StatCan / datascience-cookiecutter

A Cookiecutter template for Data Science Projects in Python
MIT License
7 stars 1 forks source link

detect-secrets hook fails against Jupyter Notebook #50

Closed vedantthapa closed 1 year ago

vedantthapa commented 1 year ago

A .ipynb file created using VSCode IDE contains a hash of the interpreter which is flagged as sensitive by the detect-secrets hook thereby causing it to fail. Here's a snippet using the cat <notebook-name>.ipynb command:

{
  [...]
  "metadata": {
    "interpreter": {
      "hash": "STRING-HASH"
    }, 
   [...]
  }
  [...]
}

This has already been reported at Yelp/detect-secrets#549. However, a workaround using line extensions has been suggested, would a PR implementing this be acceptable? / should we use a different strategy to handle this?
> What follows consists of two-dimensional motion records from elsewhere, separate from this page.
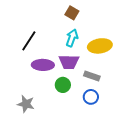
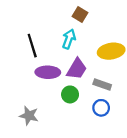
cyan arrow: (72, 38) -> (69, 39), moved
black line: (29, 41) -> (32, 46), turned -50
purple trapezoid: (69, 62) -> (77, 69), turned -60

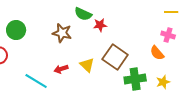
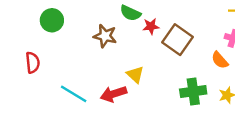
green circle: (16, 30) -> (52, 20), moved
brown square: (115, 57) -> (177, 40), moved
red arrow: (61, 69) -> (113, 94), moved, size x1.5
ToucheSir commented 1 year ago

I reported something similar in https://github.com/StatCan/datascience-cookiecutter/issues/8. It was handled in #35 by stripping out the relevant keys. I have to say I don't quite understand the proposed fix in https://github.com/Yelp/detect-secrets/issues/549#issuecomment-1151448733: is it excluding .ipynb files from secret scanning altogether?
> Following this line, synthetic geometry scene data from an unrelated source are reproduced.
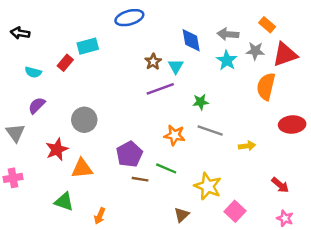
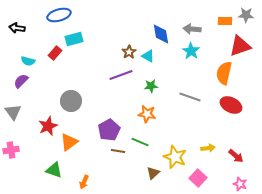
blue ellipse: (129, 18) -> (59, 15), moved
orange rectangle: (267, 25) -> (225, 21), turned -40
gray star: (255, 51) -> (246, 15), moved
cyan triangle: (176, 66) -> (148, 56), turned -32
purple line: (160, 89) -> (121, 75), moved
green star: (201, 102) -> (151, 86), moved
purple semicircle: (37, 105) -> (21, 81), moved
red ellipse: (292, 125) -> (231, 105), moved, turned 30
gray line: (210, 130) -> (190, 97), moved
yellow arrow: (247, 146) -> (208, 148), moved
orange triangle: (82, 168) -> (69, 142), turned -30
brown triangle: (182, 215) -> (153, 173), moved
vedantthapa commented 1 year ago

@ToucheSir I think the JSON hierarchy has changed and now metadata has an additional vscode key (see example.ipynb below) that is not included in: https://github.com/StatCan/datascience-cookiecutter/blob/1772e3362f09561034b7731e59556390531708fd/%7B%7B%20cookiecutter.repo_name%20%7D%7D/.pre-commit-config.yaml#L8-L11

example.ipynb ``` { "cells": [...], "metadata": { "language_info": { "name": "python", "version": "3.9.16 | packaged by conda-forge | (main, Feb 1 2023, 21:28:38) [MSC v.1929 64 bit (AMD64)]" }, "vscode": { "interpreter": { "hash": "STRING-HASH" } } }, "nbformat": 4, "nbformat_minor": 2 } ```

This might be the reason that detect-secret hook fails because nbstripout is not stripping the hash value. Adding metadata.vscode to the args fixes the issue.

Regarding https://github.com/Yelp/detect-secrets/issues/549#issuecomment-1151448733, there are two separate hooks: the first one named detect-secrets excludes .ipynb files altogether and the second one named detect-secrets-jupyter excludes lines that contain the hash value. Its unclear to me as well that why --exclude-files arg has been used again in the second one.
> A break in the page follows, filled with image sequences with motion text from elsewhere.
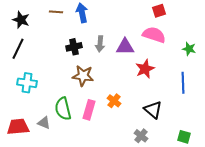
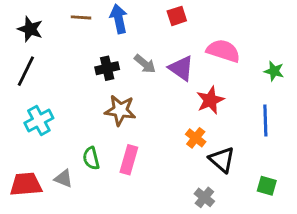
red square: (159, 11) -> (177, 16), moved
gray arrow: (100, 44) -> (145, 64), turned -56
purple triangle: (125, 47) -> (181, 68), turned 36
cyan cross: (27, 83) -> (39, 120), turned -36
orange cross: (114, 101) -> (196, 138), moved
green semicircle: (63, 109) -> (91, 158), size x0.7
green square: (184, 137) -> (267, 186), moved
In any case, my plan was to only add the --exclude-lines arg and its value at: https://github.com/StatCan/datascience-cookiecutter/blob/1772e3362f09561034b7731e59556390531708fd/%7B%7B%20cookiecutter.repo_name%20%7D%7D/.pre-commit-config.yaml#L67

I tried both of these fixes and they seem to resolve the original issue. Let me know what you think.

ToucheSir commented 1 year ago

It's possible nobody was using this template with VSCode-created (or edited?) notebooks, so this was never caught. Given that --exclude-lines does not appear to discriminate by file type, maybe it's safer to amend the nbstripout config to strip metadata.vscode.interpreter or metadata.vscode.interpreter.hash instead?

vedantthapa commented 1 year ago

@ToucheSir I was testing the fix on my personal laptop (because the work one won't boot up) and noticed that the raw contents of a Jupyter Notebook created using VSCode no longer have the vscode key inside of metadata as mentioned in my previous comment. Therefore, the detect-secrets hook never complains about the hash.

My guess is that it's probably due to the VSCode installation on my machine. Here are the details:

Version: 1.76.2 (Universal)
Commit: ee2b180d582a7f601fa6ecfdad8d9fd269ab1884
Date: 2023-03-14T17:54:09.061Z (3 days ago)
Electron: 19.1.11
Chromium: 102.0.5005.196
Node.js: 16.14.2
V8: 10.2.154.26-electron.0
OS: Darwin arm64 22.3.0
Sandboxed: No

I'll still submit a PR to resolve the issue for internal environments but just wanted to point this out.

ToucheSir commented 1 year ago

I have a theory about why that might be the case (shoot me a message if you'd like to discuss), but sounds good!